Document structure recognition data:
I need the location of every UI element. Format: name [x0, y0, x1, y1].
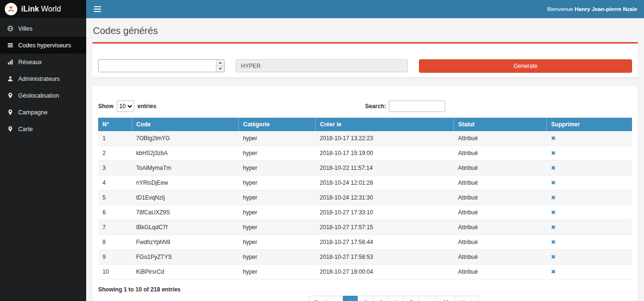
app-logo-icon: [5, 3, 17, 15]
cell-category: hyper: [238, 265, 316, 279]
cell-n: 3: [98, 161, 132, 176]
marker-icon: [7, 109, 13, 115]
cell-status: Attribué: [454, 220, 547, 235]
stepper-up-icon[interactable]: [216, 60, 224, 66]
table-info: Showing 1 to 10 of 218 entries: [98, 286, 632, 293]
list-icon: [7, 42, 13, 48]
pagination-page-1[interactable]: 1: [343, 296, 359, 301]
codes-panel: Show 10 entries Search: N°CodeCatégorieC…: [92, 86, 638, 301]
cell-created: 2018-10-27 18:00:04: [316, 265, 454, 279]
sidebar-item-label: Réseaux: [18, 59, 42, 66]
cell-delete: ✖: [547, 161, 632, 176]
cell-status: Attribué: [454, 265, 547, 279]
delete-icon[interactable]: ✖: [551, 268, 556, 275]
cell-code: nYRlsDjEew: [132, 176, 238, 190]
cell-created: 2018-10-17 13:22:23: [316, 131, 454, 146]
delete-icon[interactable]: ✖: [551, 209, 556, 216]
column-header-4[interactable]: Statut: [454, 118, 547, 131]
column-header-2[interactable]: Catégorie: [238, 118, 316, 131]
cell-category: hyper: [238, 235, 316, 250]
cell-created: 2018-10-27 17:58:44: [316, 235, 454, 250]
cell-category: hyper: [238, 205, 316, 220]
top-bar: iLink World Bienvenue Hanry Jean-pierre …: [0, 0, 644, 18]
show-label: Show: [98, 103, 113, 110]
pagination-page-2[interactable]: 2: [358, 296, 373, 301]
sidebar-item-label: Géolocalisation: [18, 92, 59, 99]
sidebar-item-administrateurs[interactable]: Administrateurs: [0, 70, 86, 87]
codes-table-body: 17OBtg2lmYGhyper2018-10-17 13:22:23Attri…: [98, 131, 632, 279]
cell-category: hyper: [238, 190, 316, 205]
brand-title: iLink World: [21, 5, 61, 13]
category-input[interactable]: [236, 59, 408, 72]
cell-category: hyper: [238, 131, 316, 146]
table-row: 3ToAiMymaTmhyper2018-10-22 11:57:14Attri…: [98, 161, 632, 176]
cell-n: 9: [98, 250, 132, 265]
sidebar-item-label: Administrateurs: [18, 76, 60, 82]
delete-icon[interactable]: ✖: [551, 239, 556, 245]
search-input[interactable]: [389, 100, 445, 112]
cell-category: hyper: [238, 250, 316, 265]
sidebar-item-label: Campagne: [18, 109, 47, 116]
cell-category: hyper: [238, 220, 316, 235]
stepper-down-icon[interactable]: [216, 66, 224, 72]
delete-icon[interactable]: ✖: [551, 254, 556, 260]
table-row: 2kbHS2j3zbAhyper2018-10-17 15:19:00Attri…: [98, 146, 632, 161]
column-header-0[interactable]: N°: [98, 118, 132, 131]
pagination-page-3[interactable]: 3: [373, 296, 389, 301]
delete-icon[interactable]: ✖: [551, 165, 556, 171]
user-menu[interactable]: Bienvenue Hanry Jean-pierre Nzale: [547, 6, 637, 12]
cell-delete: ✖: [547, 235, 632, 250]
page-size-select[interactable]: 10: [117, 100, 134, 112]
generate-button[interactable]: Generate: [419, 59, 632, 73]
pagination: Previous12345…22Next: [127, 296, 644, 301]
cell-status: Attribué: [454, 176, 547, 190]
pagination-next[interactable]: Next: [454, 296, 479, 301]
pagination-previous[interactable]: Previous: [308, 296, 343, 301]
search-control: Search:: [365, 100, 633, 112]
cell-created: 2018-10-27 17:33:10: [316, 205, 454, 220]
page-length-control: Show 10 entries: [98, 100, 365, 112]
pagination-page-22[interactable]: 22: [436, 296, 455, 301]
cell-created: 2018-10-22 11:57:14: [316, 161, 454, 176]
column-header-3[interactable]: Créer le: [316, 118, 454, 131]
column-header-5[interactable]: Supprimer: [547, 118, 632, 131]
cell-n: 10: [98, 265, 132, 279]
delete-icon[interactable]: ✖: [551, 179, 556, 186]
cell-delete: ✖: [547, 250, 632, 265]
sidebar-item-campagne[interactable]: Campagne: [0, 104, 86, 121]
user-icon: [7, 76, 13, 82]
sidebar-toggle-icon[interactable]: [93, 4, 102, 14]
marker-icon: [7, 126, 13, 132]
pagination-ellipsis[interactable]: …: [418, 296, 437, 301]
delete-icon[interactable]: ✖: [551, 150, 556, 156]
cell-category: hyper: [238, 176, 316, 190]
cell-code: tD1EvqNzIj: [132, 190, 238, 205]
delete-icon[interactable]: ✖: [551, 224, 556, 231]
cell-code: ToAiMymaTm: [132, 161, 238, 176]
cell-code: IBkGLqdC7f: [132, 220, 238, 235]
cell-n: 4: [98, 176, 132, 190]
delete-icon[interactable]: ✖: [551, 194, 556, 201]
delete-icon[interactable]: ✖: [551, 135, 556, 142]
table-row: 678fCaUXZ9Shyper2018-10-27 17:33:10Attri…: [98, 205, 632, 220]
sidebar-item-codes-hyperviseurs[interactable]: Codes hyperviseurs: [0, 37, 86, 54]
code-count-field: [98, 59, 225, 72]
cell-n: 2: [98, 146, 132, 161]
sidebar-item-villes[interactable]: Villes: [0, 20, 86, 37]
cell-code: KiBPirsrCd: [132, 265, 238, 279]
sidebar-item-carte[interactable]: Carte: [0, 121, 86, 137]
sidebar-item-label: Villes: [18, 25, 33, 32]
chart-icon: [7, 59, 13, 65]
pagination-page-5[interactable]: 5: [403, 296, 419, 301]
brand-logo-link[interactable]: iLink World: [0, 0, 86, 18]
cell-status: Attribué: [454, 205, 547, 220]
sidebar-item-geolocalisation[interactable]: Géolocalisation: [0, 87, 86, 104]
number-stepper: [216, 60, 224, 72]
table-row: 7IBkGLqdC7fhyper2018-10-27 17:57:15Attri…: [98, 220, 632, 235]
code-count-input[interactable]: [99, 60, 216, 72]
table-row: 8FwdhzYphN9hyper2018-10-27 17:58:44Attri…: [98, 235, 632, 250]
pagination-page-4[interactable]: 4: [388, 296, 404, 301]
column-header-1[interactable]: Code: [132, 118, 238, 131]
sidebar-item-reseaux[interactable]: Réseaux: [0, 54, 86, 70]
cell-delete: ✖: [547, 146, 632, 161]
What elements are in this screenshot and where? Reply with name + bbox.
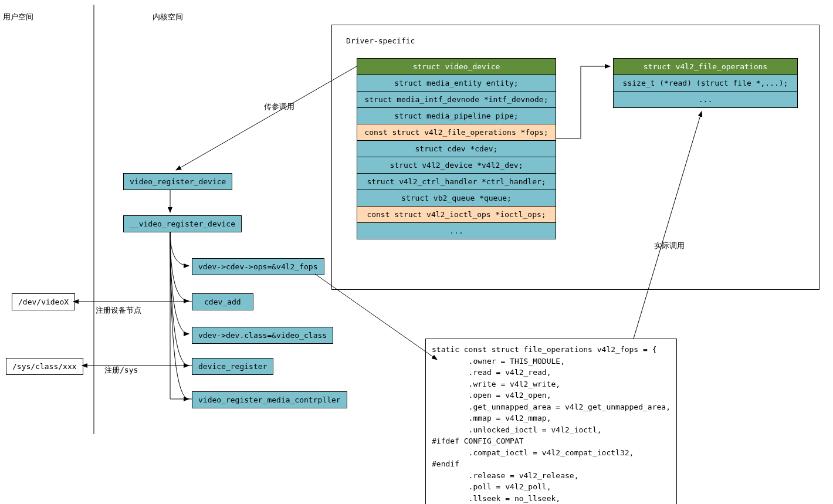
code-v4l2-fops: static const struct file_operations v4l2… bbox=[425, 339, 677, 504]
svg-line-2 bbox=[176, 66, 357, 170]
video-device-row: struct media_pipeline pipe; bbox=[357, 107, 556, 124]
node-cdev-add: cdev_add bbox=[192, 293, 253, 310]
label-kernel-space: 内核空间 bbox=[153, 12, 183, 22]
box-sys-class: /sys/class/xxx bbox=[6, 358, 83, 375]
node-media-controller: video_register_media_contrpller bbox=[192, 391, 347, 408]
file-ops-row: ... bbox=[613, 91, 798, 108]
label-register-node: 注册设备节点 bbox=[96, 305, 141, 316]
video-device-row: ... bbox=[357, 222, 556, 239]
struct-file-operations: struct v4l2_file_operations ssize_t (*re… bbox=[613, 59, 798, 108]
video-device-header: struct video_device bbox=[357, 58, 556, 75]
struct-video-device: struct video_device struct media_entity … bbox=[357, 59, 556, 239]
node-device-register: device_register bbox=[192, 358, 273, 375]
node-__video-register-device: __video_register_device bbox=[123, 215, 242, 232]
box-dev-video: /dev/videoX bbox=[12, 293, 75, 310]
video-device-row-fops: const struct v4l2_file_operations *fops; bbox=[357, 124, 556, 141]
label-pass-param: 传参调用 bbox=[264, 102, 294, 112]
video-device-row: struct v4l2_device *v4l2_dev; bbox=[357, 157, 556, 174]
label-register-sys: 注册/sys bbox=[104, 365, 138, 376]
label-driver-specific: Driver-specific bbox=[346, 36, 415, 45]
video-device-row: struct vb2_queue *queue; bbox=[357, 190, 556, 207]
node-ops-assign: vdev->cdev->ops=&v4l2_fops bbox=[192, 258, 324, 275]
node-video-register-device: video_register_device bbox=[123, 173, 232, 190]
video-device-row: struct v4l2_ctrl_handler *ctrl_handler; bbox=[357, 173, 556, 190]
label-user-space: 用户空间 bbox=[3, 12, 33, 22]
video-device-row: struct media_entity entity; bbox=[357, 75, 556, 92]
node-class-assign: vdev->dev.class=&video_class bbox=[192, 327, 333, 344]
diagram-canvas: 用户空间 内核空间 /dev/videoX /sys/class/xxx 注册设… bbox=[0, 0, 833, 504]
file-ops-row: ssize_t (*read) (struct file *,...); bbox=[613, 75, 798, 92]
label-actual-call: 实际调用 bbox=[654, 241, 685, 251]
file-ops-header: struct v4l2_file_operations bbox=[613, 58, 798, 75]
video-device-row-ioctl: const struct v4l2_ioctl_ops *ioctl_ops; bbox=[357, 206, 556, 223]
video-device-row: struct media_intf_devnode *intf_devnode; bbox=[357, 91, 556, 108]
video-device-row: struct cdev *cdev; bbox=[357, 140, 556, 157]
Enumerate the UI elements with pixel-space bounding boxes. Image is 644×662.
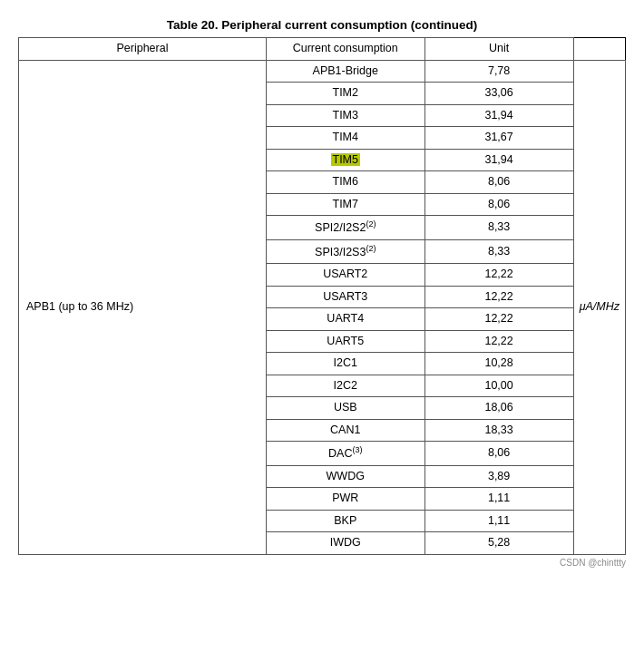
peripheral-name-cell: IWDG [266,532,424,555]
current-value-cell: 1,11 [424,488,573,511]
current-value-cell: 12,22 [424,264,573,287]
current-value-cell: 8,06 [424,171,573,194]
peripheral-name-cell: UART5 [266,330,424,353]
highlighted-peripheral: TIM5 [331,153,360,166]
current-value-cell: 5,28 [424,532,573,555]
peripheral-name-cell: SPI2/I2S2(2) [266,216,424,240]
current-value-cell: 12,22 [424,308,573,331]
superscript: (2) [366,244,376,253]
header-row: Peripheral Current consumption Unit [19,38,626,61]
watermark: CSDN @chinttty [18,558,626,568]
current-value-cell: 1,11 [424,510,573,532]
peripheral-name-cell: TIM4 [266,127,424,150]
table-row: APB1 (up to 36 MHz)APB1-Bridge7,78μA/MHz [19,60,626,83]
header-current: Current consumption [266,38,424,61]
current-value-cell: 33,06 [424,83,573,105]
peripheral-name-cell: TIM2 [266,83,424,105]
peripheral-name-cell: USART2 [266,264,424,287]
current-value-cell: 12,22 [424,286,573,308]
peripheral-name-cell: UART4 [266,308,424,331]
peripheral-name-cell: TIM6 [266,171,424,194]
superscript: (2) [366,219,376,229]
current-value-cell: 31,94 [424,149,573,171]
data-table: Peripheral Current consumption Unit APB1… [18,37,626,555]
unit-cell: μA/MHz [573,60,625,554]
current-value-cell: 8,06 [424,193,573,216]
peripheral-name-cell: I2C2 [266,375,424,397]
current-value-cell: 18,33 [424,419,573,442]
peripheral-name-cell: APB1-Bridge [266,60,424,83]
current-value-cell: 3,89 [424,465,573,488]
peripheral-name-cell: SPI3/I2S3(2) [266,239,424,264]
apb1-label-cell: APB1 (up to 36 MHz) [19,60,267,554]
table-body: APB1 (up to 36 MHz)APB1-Bridge7,78μA/MHz… [19,60,626,554]
current-value-cell: 8,33 [424,239,573,264]
superscript: (3) [352,445,362,454]
table-title: Table 20. Peripheral current consumption… [18,18,626,32]
peripheral-name-cell: WWDG [266,465,424,488]
peripheral-name-cell: TIM7 [266,193,424,216]
peripheral-name-cell: TIM3 [266,104,424,127]
peripheral-name-cell: USART3 [266,286,424,308]
current-value-cell: 10,00 [424,375,573,397]
peripheral-name-cell: I2C1 [266,353,424,375]
peripheral-name-cell: BKP [266,510,424,532]
current-value-cell: 31,94 [424,104,573,127]
peripheral-name-cell: TIM5 [266,149,424,171]
peripheral-name-cell: DAC(3) [266,442,424,466]
current-value-cell: 18,06 [424,397,573,420]
peripheral-name-cell: USB [266,397,424,420]
header-unit: Unit [424,38,573,61]
page-wrapper: Table 20. Peripheral current consumption… [18,18,626,568]
current-value-cell: 8,06 [424,442,573,466]
current-value-cell: 7,78 [424,60,573,83]
peripheral-name-cell: PWR [266,488,424,511]
header-peripheral: Peripheral [19,38,267,61]
current-value-cell: 12,22 [424,330,573,353]
current-value-cell: 31,67 [424,127,573,150]
current-value-cell: 8,33 [424,216,573,240]
peripheral-name-cell: CAN1 [266,419,424,442]
current-value-cell: 10,28 [424,353,573,375]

» **THE TASK**
Given the entries above, say how many lines include the word "Bienvenue", and write nothing besides the number.

» **WRITTEN REPLY**
2